Problem
Among the entries beneath this sentence, how many lines include the word "runs"? Only the number is wanted.

Source records
^^^^^^^^

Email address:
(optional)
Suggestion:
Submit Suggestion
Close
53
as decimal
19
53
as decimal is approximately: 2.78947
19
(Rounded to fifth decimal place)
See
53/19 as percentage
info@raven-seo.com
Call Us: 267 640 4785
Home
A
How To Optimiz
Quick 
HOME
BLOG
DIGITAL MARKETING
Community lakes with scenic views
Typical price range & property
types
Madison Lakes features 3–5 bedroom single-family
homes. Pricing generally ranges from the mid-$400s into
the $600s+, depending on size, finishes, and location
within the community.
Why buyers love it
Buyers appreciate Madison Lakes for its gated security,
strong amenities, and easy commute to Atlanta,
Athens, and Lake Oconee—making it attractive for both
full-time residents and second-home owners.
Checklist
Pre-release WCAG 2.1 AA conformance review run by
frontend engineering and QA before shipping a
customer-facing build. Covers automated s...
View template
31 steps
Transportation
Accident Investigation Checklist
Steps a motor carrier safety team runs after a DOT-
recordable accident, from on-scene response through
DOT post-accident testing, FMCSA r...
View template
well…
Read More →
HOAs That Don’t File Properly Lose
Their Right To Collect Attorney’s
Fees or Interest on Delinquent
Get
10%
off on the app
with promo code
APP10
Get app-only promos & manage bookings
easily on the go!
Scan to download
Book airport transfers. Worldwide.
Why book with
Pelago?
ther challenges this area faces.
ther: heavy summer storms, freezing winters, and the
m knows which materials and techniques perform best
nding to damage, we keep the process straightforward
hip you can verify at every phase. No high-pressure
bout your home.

^^^^^^^^

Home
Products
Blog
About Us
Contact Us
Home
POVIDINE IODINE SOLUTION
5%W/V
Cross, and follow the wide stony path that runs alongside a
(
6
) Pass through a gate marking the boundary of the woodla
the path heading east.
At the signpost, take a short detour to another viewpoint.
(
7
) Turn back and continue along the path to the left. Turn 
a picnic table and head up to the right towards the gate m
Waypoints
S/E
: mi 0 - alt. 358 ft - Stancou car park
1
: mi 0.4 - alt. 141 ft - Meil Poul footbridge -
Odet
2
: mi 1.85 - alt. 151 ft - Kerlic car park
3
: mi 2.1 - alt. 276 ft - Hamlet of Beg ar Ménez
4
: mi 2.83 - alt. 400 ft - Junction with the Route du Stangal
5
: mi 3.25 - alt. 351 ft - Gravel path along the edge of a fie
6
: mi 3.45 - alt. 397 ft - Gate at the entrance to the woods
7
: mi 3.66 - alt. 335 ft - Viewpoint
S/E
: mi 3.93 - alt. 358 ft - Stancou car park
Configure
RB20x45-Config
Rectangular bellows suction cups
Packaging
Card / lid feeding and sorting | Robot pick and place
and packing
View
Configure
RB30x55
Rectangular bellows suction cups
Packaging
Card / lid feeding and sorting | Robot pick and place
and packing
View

^^^^^^^^

Written solution
2